I. Heine in the Passagen

In his centenary lecture in 1956 Adorno tried to fix Heine's historical position by way of a comparison with Baudelaire. In this view, by being subjected to the processes of reproduction in the literary sphere, Heine was brought into direct contact with the most modern currents of the nineteenth century — “Damit ragt Heine in die Moderne des neunzehnten Jahrhunderts hinein gleich Baudelaire,”but while Baudelaire heroically extracts his imagery from the increasingly corrosive experience of modernity, transfiguring the loss of all images into itself an image, Heine apparently, in his own historical moment, was unable to develop sufficient resistance to the onward march of capitalism. He applies techniques of industrial reproduction to an inherited repertoire of Romantic archetypes, but the other modernity — the modernity of the city — is reserved for Baudelaire. Even though Baudelaire was six in the year Buch der Lieder appeared, Heine's claim to have inaugurated modern poetry was made only three years before the publication of Les fleurs du mal, and many of the earlier poems in Baudelaire's cycles date from the 1840s or even earlier. Since Heine had been in Paris with only brief interruptions from 1831, his experience of Paris life and of the social formations of the July Monarchy, the Second Republic, and the Second Empire was not radically different from that of the younger poet.

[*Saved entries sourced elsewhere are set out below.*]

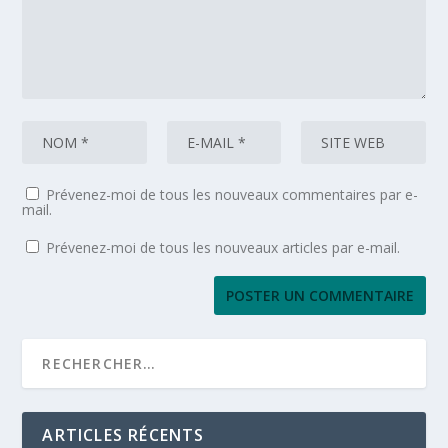
Prévenez-moi de tous les nouveaux commentaires par e-
mail.
Prévenez-moi de tous les nouveaux articles par e-mail.
ARTICLES RÉCENTS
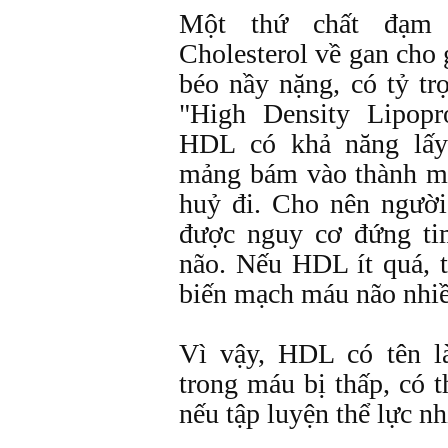
Một thứ chất đạm 
Cholesterol về gan cho
béo nầy nặng, có tỷ tr
"High Density Lipopr
HDL có khả năng lấy 
mảng bám vào thành m
huỷ đi. Cho nên ngườ
được nguy cơ đứng ti
não. Nếu HDL ít quá, t
biến mạch máu não nhiề
Vì vậy, HDL có tên là
trong máu bị thấp, có t
nếu tập luyện thể lực nh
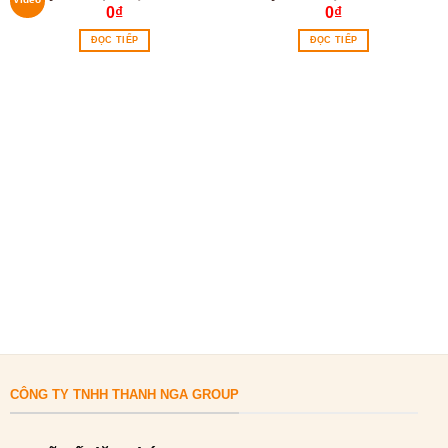
0
₫
0
₫
ĐỌC TIẾP
ĐỌC TIẾP
CÔNG TY TNHH THANH NGA GROUP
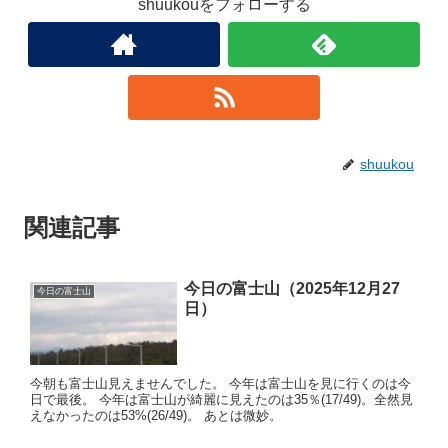
shuukouをフォローする
shuukou
関連記事
今日の富士山（2025年12月27
今日の富士山
日）
今朝も富士山見えませんでした。 今年は富士山を見に行くのは今
日で最後。 今年は富士山が綺麗に見えたのは35％(17/49)。全然見
えなかったのは53%(26/49)。 あとは微妙。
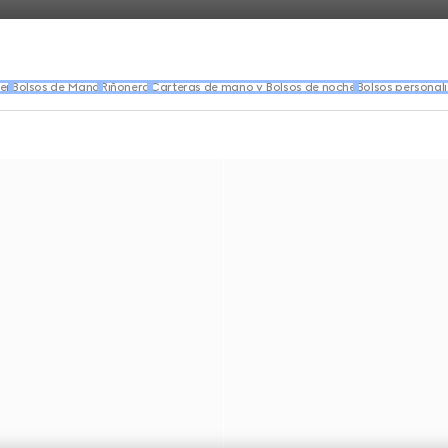
er
Bolsos de Mano
Riñonera
Carteras de mano y Bolsos de noche
Bolsos personal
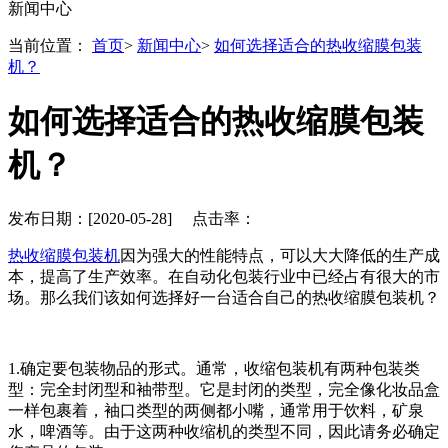
新闻中心
当前位置：
首页
>
新闻中心
>
如何选择适合的热收缩膜包装
机？
如何选择适合的热收缩膜包装
机？
发布日期：[2020-05-28] 点击率：
热收缩膜包装机
因为强大的性能特点，可以大大降低的生产成
本，提高了生产效率。在自动化包装行业中已经占有很大的市
场。那么我们该如何选择好一台适合自己的热收缩膜包装机？
1.确定要包装物品的形式。通常，收缩包装机有两种包装类
型：完全封闭型和袖带型。它是封闭的类型，完全像化妆品盒
一样包裹着，袖口类型的两侧都小嘴，通常用于饮料，矿泉
水，啤酒等。由于这两种收缩机的类型不同，因此请务必确定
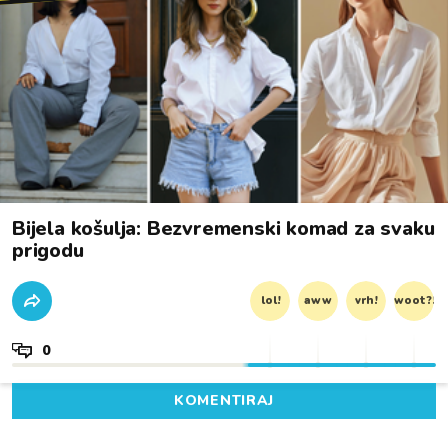
Bijela košulja: Bezvremenski komad za svaku
prigodu
lol!
aww
vrh!
woot?!
0
KOMENTIRAJ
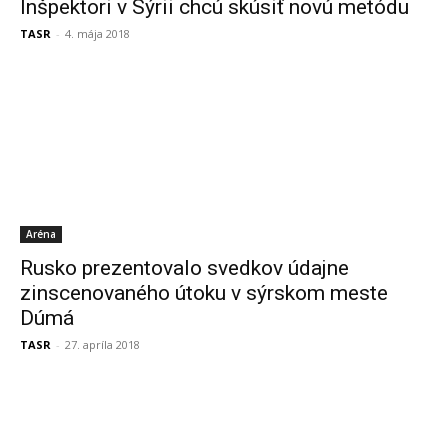
Inšpektori v Sýrii chcú skúsiť novú metódu
TASR
-
4. mája 2018
Aréna
Rusko prezentovalo svedkov údajne
zinscenovaného útoku v sýrskom meste
Dúmá
TASR
-
27. apríla 2018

Adorno's notion of modern archetypes almost certainly derives from his knowledge of Benjamin's Passagen project, although neither critic knew much of Heine's work beyond Buch der Lieder. Indeed Benjamin began to consider Heine only because of Baudelaire's sympathetic interest in him. In a 1935 letter, Adorno suggested to Benjamin that Heine might be expected to provide further evidence of the process of commodification (Adorno and Benjamin 145–46); and he made one further suggestion by sending two stanzas from the Romanzero poem “Jehuda ben Halevy” because they allude to a number of issues important to Benjamin:

Der Jehuda ben Halevy,

Meinte sie, der sei hinlänglich

Ehrenvoll bewahrt in einem

Schönen Futteral von Pappe

Mit chinesisch eleganten

Arabesken, wie die hübschen

Bonbonnieren von Marquis

Im Passage Panorama. (B 6.1: 149)

Benjamin's reply is both excited and aggrieved. Adorno would never have found these lines, he suggests, had he not been guided by Benjamin's work on the Paris arcades and by the themes of his 1935 sketch (Adorno and Benjamin 135).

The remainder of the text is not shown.